• INSTRUCTIONS FOR THE TASK
Lift out, unaltered, the lines of the material below between the line holding "This screenshot has height=2576, width=815." and the line holding "This screenshot has height=2576, width=334.", counting both.

[Opening LISTED RECORDS section]

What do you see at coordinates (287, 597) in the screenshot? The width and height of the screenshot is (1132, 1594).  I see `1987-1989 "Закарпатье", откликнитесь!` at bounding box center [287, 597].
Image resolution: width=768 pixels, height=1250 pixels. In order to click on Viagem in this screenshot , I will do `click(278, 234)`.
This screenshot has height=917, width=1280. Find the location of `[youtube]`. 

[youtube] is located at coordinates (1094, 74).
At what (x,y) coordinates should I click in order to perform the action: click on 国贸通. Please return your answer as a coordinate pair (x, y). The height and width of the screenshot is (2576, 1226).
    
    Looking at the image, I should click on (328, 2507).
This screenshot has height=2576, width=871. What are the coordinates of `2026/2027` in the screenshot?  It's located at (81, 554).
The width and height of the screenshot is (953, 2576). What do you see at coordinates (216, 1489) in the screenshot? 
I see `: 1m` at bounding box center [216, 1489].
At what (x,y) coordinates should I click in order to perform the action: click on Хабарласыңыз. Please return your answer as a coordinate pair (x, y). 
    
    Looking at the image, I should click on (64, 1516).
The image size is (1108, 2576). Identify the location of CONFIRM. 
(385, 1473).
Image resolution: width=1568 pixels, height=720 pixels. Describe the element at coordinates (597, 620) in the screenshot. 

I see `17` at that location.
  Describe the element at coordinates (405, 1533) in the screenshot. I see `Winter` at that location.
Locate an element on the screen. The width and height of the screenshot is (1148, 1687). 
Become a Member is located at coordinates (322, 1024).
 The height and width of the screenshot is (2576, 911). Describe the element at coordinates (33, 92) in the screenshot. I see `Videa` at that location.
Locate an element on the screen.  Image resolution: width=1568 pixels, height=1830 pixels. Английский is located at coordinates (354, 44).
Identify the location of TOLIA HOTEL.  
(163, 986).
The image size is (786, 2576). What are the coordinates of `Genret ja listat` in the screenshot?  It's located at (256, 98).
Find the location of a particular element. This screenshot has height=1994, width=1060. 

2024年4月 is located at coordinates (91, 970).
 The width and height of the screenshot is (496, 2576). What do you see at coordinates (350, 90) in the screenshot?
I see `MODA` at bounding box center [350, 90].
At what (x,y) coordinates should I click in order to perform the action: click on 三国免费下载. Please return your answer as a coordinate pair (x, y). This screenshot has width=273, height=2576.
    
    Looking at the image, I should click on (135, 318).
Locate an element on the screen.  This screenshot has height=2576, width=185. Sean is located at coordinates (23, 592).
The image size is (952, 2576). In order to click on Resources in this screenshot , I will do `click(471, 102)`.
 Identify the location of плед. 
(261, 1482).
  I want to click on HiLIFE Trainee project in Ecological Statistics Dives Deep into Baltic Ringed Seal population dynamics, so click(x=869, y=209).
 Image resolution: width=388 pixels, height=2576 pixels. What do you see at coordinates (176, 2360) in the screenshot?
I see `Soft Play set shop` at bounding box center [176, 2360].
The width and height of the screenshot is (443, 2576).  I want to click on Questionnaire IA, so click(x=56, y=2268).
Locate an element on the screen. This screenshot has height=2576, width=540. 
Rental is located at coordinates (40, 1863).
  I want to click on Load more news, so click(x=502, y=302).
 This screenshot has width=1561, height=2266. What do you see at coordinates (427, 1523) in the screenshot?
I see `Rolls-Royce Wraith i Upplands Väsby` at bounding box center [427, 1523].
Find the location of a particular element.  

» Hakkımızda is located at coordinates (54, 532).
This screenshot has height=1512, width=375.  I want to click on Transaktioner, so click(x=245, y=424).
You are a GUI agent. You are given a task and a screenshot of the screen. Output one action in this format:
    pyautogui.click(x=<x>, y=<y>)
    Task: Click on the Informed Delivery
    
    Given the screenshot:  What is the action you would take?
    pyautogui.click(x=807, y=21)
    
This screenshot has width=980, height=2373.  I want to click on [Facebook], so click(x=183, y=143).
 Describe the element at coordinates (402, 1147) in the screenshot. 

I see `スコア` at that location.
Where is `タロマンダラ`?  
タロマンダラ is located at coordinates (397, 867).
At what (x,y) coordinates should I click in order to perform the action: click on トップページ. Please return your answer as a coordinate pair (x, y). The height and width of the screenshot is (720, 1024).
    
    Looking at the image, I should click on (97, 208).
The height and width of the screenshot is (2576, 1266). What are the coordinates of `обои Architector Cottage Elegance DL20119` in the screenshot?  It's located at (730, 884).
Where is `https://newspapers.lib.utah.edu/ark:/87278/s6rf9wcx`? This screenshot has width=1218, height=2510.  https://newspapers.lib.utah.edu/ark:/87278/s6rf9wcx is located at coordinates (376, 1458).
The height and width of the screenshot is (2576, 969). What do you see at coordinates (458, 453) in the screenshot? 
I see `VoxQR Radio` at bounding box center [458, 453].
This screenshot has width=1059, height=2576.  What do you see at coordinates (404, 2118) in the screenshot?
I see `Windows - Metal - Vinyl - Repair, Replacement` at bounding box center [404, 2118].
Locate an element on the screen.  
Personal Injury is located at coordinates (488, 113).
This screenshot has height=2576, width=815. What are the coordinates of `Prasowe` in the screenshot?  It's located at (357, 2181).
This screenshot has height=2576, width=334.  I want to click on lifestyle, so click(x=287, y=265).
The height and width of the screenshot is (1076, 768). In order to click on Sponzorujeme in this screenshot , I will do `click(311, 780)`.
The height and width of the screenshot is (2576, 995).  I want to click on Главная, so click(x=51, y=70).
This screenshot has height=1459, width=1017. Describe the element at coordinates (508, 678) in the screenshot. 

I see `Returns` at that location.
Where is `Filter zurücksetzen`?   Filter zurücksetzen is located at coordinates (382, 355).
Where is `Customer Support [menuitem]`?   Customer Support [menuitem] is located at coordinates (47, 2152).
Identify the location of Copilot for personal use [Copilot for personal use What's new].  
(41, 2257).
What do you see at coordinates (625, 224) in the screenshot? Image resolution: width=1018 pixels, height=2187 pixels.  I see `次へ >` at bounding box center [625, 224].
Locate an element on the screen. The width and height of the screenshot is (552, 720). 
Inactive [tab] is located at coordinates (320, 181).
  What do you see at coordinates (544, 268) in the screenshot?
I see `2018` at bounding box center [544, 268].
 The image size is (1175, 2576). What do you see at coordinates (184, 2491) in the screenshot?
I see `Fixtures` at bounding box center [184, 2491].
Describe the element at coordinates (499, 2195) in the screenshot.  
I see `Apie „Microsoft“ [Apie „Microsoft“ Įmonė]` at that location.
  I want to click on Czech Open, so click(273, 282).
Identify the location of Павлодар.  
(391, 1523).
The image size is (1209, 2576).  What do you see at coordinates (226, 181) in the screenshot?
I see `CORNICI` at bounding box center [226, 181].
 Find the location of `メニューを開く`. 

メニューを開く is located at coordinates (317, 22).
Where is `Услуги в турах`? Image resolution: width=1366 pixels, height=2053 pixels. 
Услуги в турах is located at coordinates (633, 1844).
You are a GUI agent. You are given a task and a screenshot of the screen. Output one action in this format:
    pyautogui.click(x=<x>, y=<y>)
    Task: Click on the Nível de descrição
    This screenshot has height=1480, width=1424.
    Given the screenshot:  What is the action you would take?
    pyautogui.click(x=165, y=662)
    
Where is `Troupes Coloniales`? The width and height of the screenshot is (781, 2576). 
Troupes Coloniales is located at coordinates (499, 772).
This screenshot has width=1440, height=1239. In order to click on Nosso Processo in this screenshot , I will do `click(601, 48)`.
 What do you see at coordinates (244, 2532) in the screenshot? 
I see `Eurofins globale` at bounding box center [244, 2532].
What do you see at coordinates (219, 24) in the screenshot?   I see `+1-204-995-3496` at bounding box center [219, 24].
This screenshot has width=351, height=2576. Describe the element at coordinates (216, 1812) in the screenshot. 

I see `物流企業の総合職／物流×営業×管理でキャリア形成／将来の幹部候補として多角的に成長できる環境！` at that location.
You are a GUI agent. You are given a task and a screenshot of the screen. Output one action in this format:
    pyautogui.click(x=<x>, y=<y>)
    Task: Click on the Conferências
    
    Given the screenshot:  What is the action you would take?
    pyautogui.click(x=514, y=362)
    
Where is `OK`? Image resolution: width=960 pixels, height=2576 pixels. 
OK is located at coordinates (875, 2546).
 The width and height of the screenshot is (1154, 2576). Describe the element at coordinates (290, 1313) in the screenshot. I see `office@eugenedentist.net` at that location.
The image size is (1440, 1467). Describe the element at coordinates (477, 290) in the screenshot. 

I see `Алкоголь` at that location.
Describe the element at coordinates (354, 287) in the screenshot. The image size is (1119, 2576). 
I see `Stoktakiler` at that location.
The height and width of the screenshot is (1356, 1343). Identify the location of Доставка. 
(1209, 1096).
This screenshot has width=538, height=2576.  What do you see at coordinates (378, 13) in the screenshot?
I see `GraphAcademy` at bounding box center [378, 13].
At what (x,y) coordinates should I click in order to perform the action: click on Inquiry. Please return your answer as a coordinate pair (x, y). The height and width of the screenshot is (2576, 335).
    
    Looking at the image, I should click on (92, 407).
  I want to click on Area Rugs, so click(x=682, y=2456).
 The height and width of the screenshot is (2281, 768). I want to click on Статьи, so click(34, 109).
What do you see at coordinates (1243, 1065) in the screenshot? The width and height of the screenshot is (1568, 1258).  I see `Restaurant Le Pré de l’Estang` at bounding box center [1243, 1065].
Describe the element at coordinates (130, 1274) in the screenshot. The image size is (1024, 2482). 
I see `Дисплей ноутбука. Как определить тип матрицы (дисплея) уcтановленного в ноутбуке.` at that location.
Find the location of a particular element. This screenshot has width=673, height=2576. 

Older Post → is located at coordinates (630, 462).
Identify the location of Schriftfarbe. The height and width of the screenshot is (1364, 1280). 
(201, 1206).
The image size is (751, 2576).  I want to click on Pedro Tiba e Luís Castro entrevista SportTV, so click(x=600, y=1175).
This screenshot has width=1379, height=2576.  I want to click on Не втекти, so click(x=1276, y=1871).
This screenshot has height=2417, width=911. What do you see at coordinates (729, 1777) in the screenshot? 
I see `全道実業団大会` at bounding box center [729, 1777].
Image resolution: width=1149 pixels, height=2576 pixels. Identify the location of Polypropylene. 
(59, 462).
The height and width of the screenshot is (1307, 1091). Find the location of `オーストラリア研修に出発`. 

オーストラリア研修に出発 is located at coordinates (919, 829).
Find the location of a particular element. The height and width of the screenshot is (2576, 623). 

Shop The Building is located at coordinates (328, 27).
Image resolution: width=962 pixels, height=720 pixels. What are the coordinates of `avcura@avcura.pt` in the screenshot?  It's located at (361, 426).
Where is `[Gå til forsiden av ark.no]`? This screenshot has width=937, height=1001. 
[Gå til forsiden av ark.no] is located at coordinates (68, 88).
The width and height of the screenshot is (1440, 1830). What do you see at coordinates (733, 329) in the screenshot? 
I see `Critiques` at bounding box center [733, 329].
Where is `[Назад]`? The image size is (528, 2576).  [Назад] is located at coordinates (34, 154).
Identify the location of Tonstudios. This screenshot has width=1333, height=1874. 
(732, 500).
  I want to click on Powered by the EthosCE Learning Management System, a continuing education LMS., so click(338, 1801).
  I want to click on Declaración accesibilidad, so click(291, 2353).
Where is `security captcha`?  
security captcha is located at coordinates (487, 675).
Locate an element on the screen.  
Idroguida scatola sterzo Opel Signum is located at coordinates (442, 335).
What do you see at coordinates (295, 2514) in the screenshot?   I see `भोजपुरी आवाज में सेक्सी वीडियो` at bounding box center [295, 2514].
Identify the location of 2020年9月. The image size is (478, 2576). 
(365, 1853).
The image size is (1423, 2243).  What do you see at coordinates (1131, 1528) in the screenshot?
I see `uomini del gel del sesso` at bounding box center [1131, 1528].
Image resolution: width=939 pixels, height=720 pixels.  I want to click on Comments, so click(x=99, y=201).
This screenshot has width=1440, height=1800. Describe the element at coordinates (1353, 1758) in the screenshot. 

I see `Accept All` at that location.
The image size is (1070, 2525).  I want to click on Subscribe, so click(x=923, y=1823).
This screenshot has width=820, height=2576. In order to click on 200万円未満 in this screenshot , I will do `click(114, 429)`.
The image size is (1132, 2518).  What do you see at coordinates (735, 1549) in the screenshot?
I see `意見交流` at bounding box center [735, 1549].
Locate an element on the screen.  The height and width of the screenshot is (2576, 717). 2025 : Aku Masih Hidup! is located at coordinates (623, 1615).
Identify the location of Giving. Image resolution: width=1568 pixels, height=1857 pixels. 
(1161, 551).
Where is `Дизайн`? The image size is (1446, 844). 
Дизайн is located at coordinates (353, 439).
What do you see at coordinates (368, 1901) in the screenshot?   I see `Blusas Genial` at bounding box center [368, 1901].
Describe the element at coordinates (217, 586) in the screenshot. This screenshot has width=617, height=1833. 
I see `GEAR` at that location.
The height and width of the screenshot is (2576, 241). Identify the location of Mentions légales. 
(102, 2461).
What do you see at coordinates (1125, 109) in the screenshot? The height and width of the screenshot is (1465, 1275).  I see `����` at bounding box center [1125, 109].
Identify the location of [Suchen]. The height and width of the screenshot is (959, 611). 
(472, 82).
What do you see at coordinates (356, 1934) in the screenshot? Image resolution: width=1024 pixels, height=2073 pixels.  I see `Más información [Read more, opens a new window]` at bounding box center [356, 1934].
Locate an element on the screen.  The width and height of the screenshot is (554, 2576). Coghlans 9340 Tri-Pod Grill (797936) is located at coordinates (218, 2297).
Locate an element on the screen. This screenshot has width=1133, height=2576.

[Closing LISTED RECORDS section]

• TASK RESULT
This screenshot has height=2576, width=815. What are the coordinates of `Prasowe` in the screenshot?  It's located at (357, 2181).
This screenshot has height=2576, width=334.  I want to click on lifestyle, so click(x=287, y=265).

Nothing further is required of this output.